▶ **Problem description**: An exact copy of the records is required, minus the pictures they hold.

Transcribed page contents
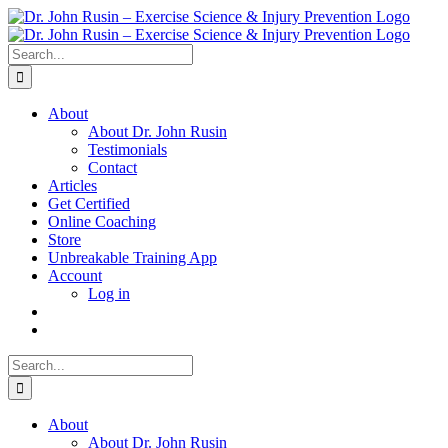
Skip
to
content
Search
for:
About
About Dr. John Rusin
Testimonials
Contact
Articles
Get Certified
Online Coaching
Store
Unbreakable Training App
Account
Log in
Search
for:
About
About Dr. John Rusin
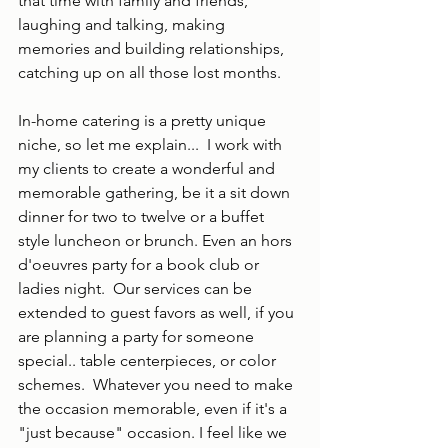
that time with family and friends, 
laughing and talking, making 
memories and building relationships, 
catching up on all those lost months.  
In-home catering is a pretty unique 
niche, so let me explain...  I work with 
my clients to create a wonderful and 
memorable gathering, be it a sit down 
dinner for two to twelve or a buffet 
style luncheon or brunch. Even an hors 
d'oeuvres party for a book club or 
ladies night.  Our services can be 
extended to guest favors as well, if you 
are planning a party for someone 
special.. table centerpieces, or color 
schemes.  Whatever you need to make 
the occasion memorable, even if it's a 
"just because" occasion. I feel like we 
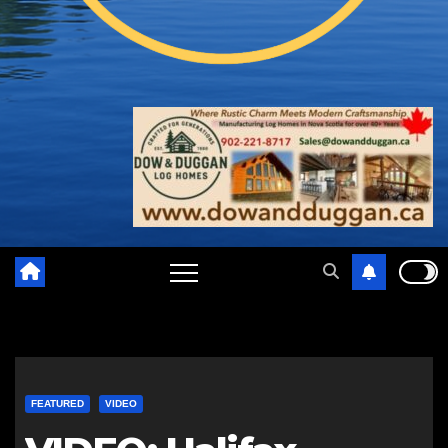
FEATURED
VIDEO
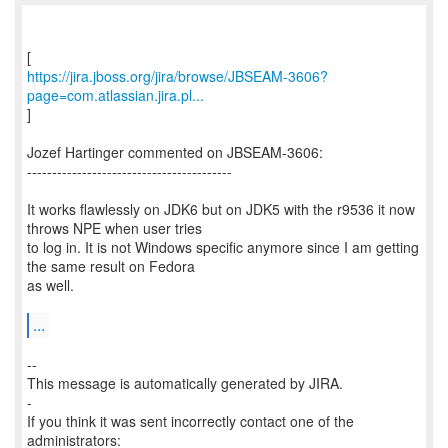
https://jira.jboss.org/jira/browse/JBSEAM-3606?
page=com.atlassian.jira.pl...
]
Jozef Hartinger commented on JBSEAM-3606:
-----------------------------------------
It works flawlessly on JDK6 but on JDK5 with the r9536 it now
throws NPE when user tries
to log in. It is not Windows specific anymore since I am getting
the same result on Fedora
as well.
...
--
This message is automatically generated by JIRA.
-
If you think it was sent incorrectly contact one of the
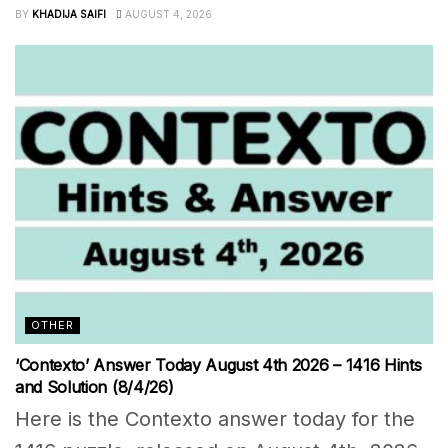
BY
KHADIJA SAIFI
AUGUST 4, 2026
OTHER
‘Contexto’ Answer Today August 4th 2026 – 1416 Hints
and Solution (8/4/26)
Here is the Contexto answer today for the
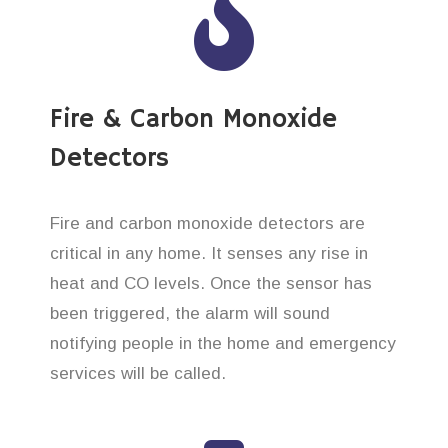
Fire & Carbon Monoxide
Detectors
Fire and carbon monoxide detectors are
critical in any home. It senses any rise in
heat and CO levels. Once the sensor has
been triggered, the alarm will sound
notifying people in the home and emergency
services will be called.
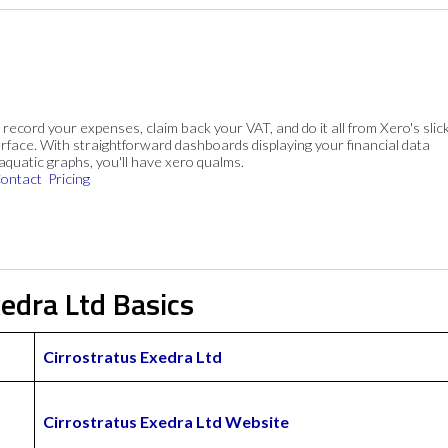
, record your expenses, claim back your VAT, and do it all from Xero's slick
rface. With straightforward dashboards displaying your financial data
 aquatic graphs, you'll have xero qualms.
ontact
Pricing
xedra Ltd Basics
Cirrostratus Exedra Ltd
Cirrostratus Exedra Ltd Website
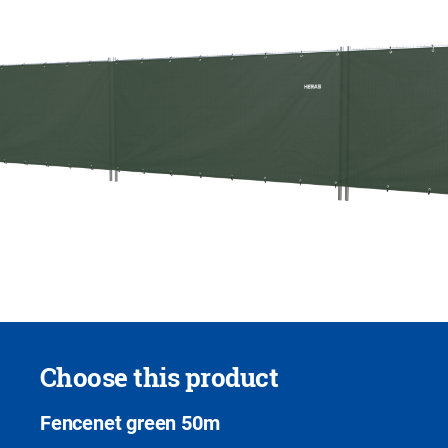
Choose this product
Fencenet green 50m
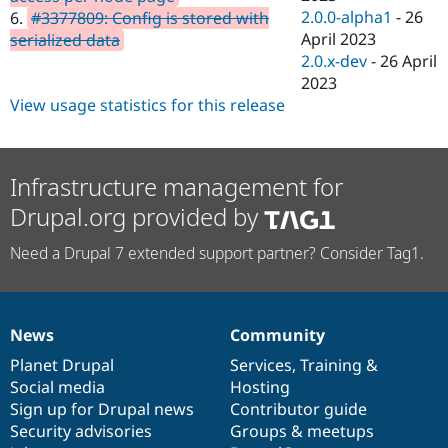
2.0.0-alpha1
-
26
6.
#3377809: Config is stored with
April 2023
serialized data
2.0.x-dev
-
26 April
2023
View usage statistics for this release
Infrastructure management for
Drupal.org provided by
Need a Drupal 7 extended support partner? Consider Tag1.
News
Community
News
Our
Documentation
Drupal
Governance
items
Planet Drupal
community
code
of
Services
,
Training
&
Social media
base
community
Hosting
Sign up for Drupal news
Contributor guide
Security advisories
Groups & meetups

▶ **Finished exercise**:
Skip
to
content
Search
for:
About
About Dr. John Rusin
Testimonials
Contact
Articles
Get Certified
Online Coaching
Store
Unbreakable Training App
Account
Log in
Search
for:
About
About Dr. John Rusin
that time with family and friends, 
laughing and talking, making 
memories and building relationships, 
catching up on all those lost months.  
In-home catering is a pretty unique 
niche, so let me explain...  I work with 
my clients to create a wonderful and 
memorable gathering, be it a sit down 
dinner for two to twelve or a buffet 
style luncheon or brunch. Even an hors 
d'oeuvres party for a book club or 
ladies night.  Our services can be 
extended to guest favors as well, if you 
are planning a party for someone 
special.. table centerpieces, or color 
schemes.  Whatever you need to make 
the occasion memorable, even if it's a 
"just because" occasion. I feel like we 
FEATURED
VIDEO
https://jira.jboss.org/jira/browse/JBSEAM-3606?
page=com.atlassian.jira.pl...
]
Jozef Hartinger commented on JBSEAM-3606:
-----------------------------------------
It works flawlessly on JDK6 but on JDK5 with the r9536 it now
throws NPE when user tries
to log in. It is not Windows specific anymore since I am getting
the same result on Fedora
as well.
...
--
This message is automatically generated by JIRA.
-
If you think it was sent incorrectly contact one of the
BY
KHADIJA SAIFI
AUGUST 4, 2026
OTHER
‘Contexto’ Answer Today August 4th 2026 – 1416 Hints
and Solution (8/4/26)
Here is the Contexto answer today for the
Fire & Carbon Monoxide
Detectors
Fire and carbon monoxide detectors are
critical in any home. It senses any rise in
heat and CO levels. Once the sensor has
been triggered, the alarm will sound
notifying people in the home and emergency
services will be called.
, record your expenses, claim back your VAT, and do it all from Xero's slick
rface. With straightforward dashboards displaying your financial data
 aquatic graphs, you'll have xero qualms.
ontact
Pricing
xedra Ltd Basics
Cirrostratus Exedra Ltd
Cirrostratus Exedra Ltd Website
Choose this product
Fencenet green 50m
2.0.0-alpha1
-
26
6.
#3377809: Config is stored with
April 2023
serialized data
2.0.x-dev
-
26 April
2023
View usage statistics for this release
Infrastructure management for
Drupal.org provided by
Need a Drupal 7 extended support partner? Consider Tag1.
News
Community
News
Our
Documentation
Drupal
Governance
items
Planet Drupal
community
code
of
Services
,
Training
&
Social media
base
community
Hosting
Sign up for Drupal news
Contributor guide
Security advisories
Groups & meetups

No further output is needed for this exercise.